Construct Terms
Variables
In construct terms, variables serve as place holders for the subterms they are bound to. Construct terms may contain label variables, namespace variables, and subterm variables without restriction. Allowing variable restrictions in construct terms is not desirable, as a construct term is merely a specification of how the variables should be reassembled and is not intended to constrain the set of possible variable bindings. Obviously, however, label variables may take only values that are admissible as term labels and namespace variables may only be bound to URIs or IRIs.
In the bookstore example from Section \ref{sec:examples:bookstore}, assume that there is the following set of answer substitutions for the variables Title and Author:
| σ1 | Title | title { "Vikinga Blot" } | |
| Author | author { last { "Ingelman-Sundberg" }, first { "Catharina" }} | ||
| σ2 | Title | title { "Boken Om Vikingarna" } | |
| Author | author { last { "Ingelman-Sundberg" }, first { "Catharina" }} | ||
| σ3 | Title | title { "Folket i Birka på Vikingarnas Tid" } | |
| Author | author { last { "Wahl" }, first { "Mats" }} | ||
| σ4 | Title | title { "Folket i Birka på Vikingarnas Tid" } | |
| Author | author { last { "Nordqvist" }, first { "Sven" }} | ||
| σ5 | Title | title { "Folket i Birka på Vikingarnas Tid" } | |
| Author | author { last { "Ambrosiani" }, first { "Björn" }} |
The following construct term collects a single title/author pair for these substitutions (one for each substitution):
results {
result { var Title, var Author }
}
The result of applying the substitutions above to this construct term are the following five data terms:
results {
result {
title { "Vikinga Blot" },
author { last { "Ingelman-Sundberg" }, first { "Catharina" } }
}
}
results {
result {
title { "Boken Om Vikingarna" },
author { last { "Ingelman-Sundberg" }, first { "Catharina" } }
}
}
results {
result {
title { "Folket i Birka på Vikingarnas Tid" },
author { last { "Wahl" }, first { "Mats" } }
}
}
results {
result {
title { "Folket i Birka på Vikingarnas Tid" },
author { last { "Nordqvist" }, first { "Sven" } }
}
}
results {
result {
title { "Folket i Birka på Vikingarnas Tid" },
author { last { "Ambrosiani" }, first { "Björn" } }
}
}
Grouping and Sorting: all and some
It is often desirable to collect all bindings for a variable in a single answer term.

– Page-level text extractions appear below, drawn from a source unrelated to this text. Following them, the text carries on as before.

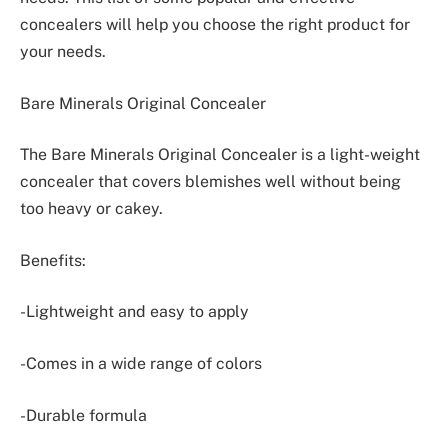
concealers will help you choose the right product for
your needs.
Bare Minerals Original Concealer
The Bare Minerals Original Concealer is a light-weight
concealer that covers blemishes well without being
too heavy or cakey.
Benefits:
-Lightweight and easy to apply
-Comes in a wide range of colors
-Durable formula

The grouping constructs all and some serve this purpose:
- all groups all possible instances of the enclosed subterms resulting from different variable bindings as children of the enclosing term. At least one instance has to exist, and the number of instances always needs to be finite (otherwise the program does not terminate).
- some groups non-deterministically some of the possible instances of the enclosed subterms resulting from variable bindings as children of the enclosing term. Some is quantified by a number which restricts the (maximum) number of alternatives to use. At least one instance has to exist.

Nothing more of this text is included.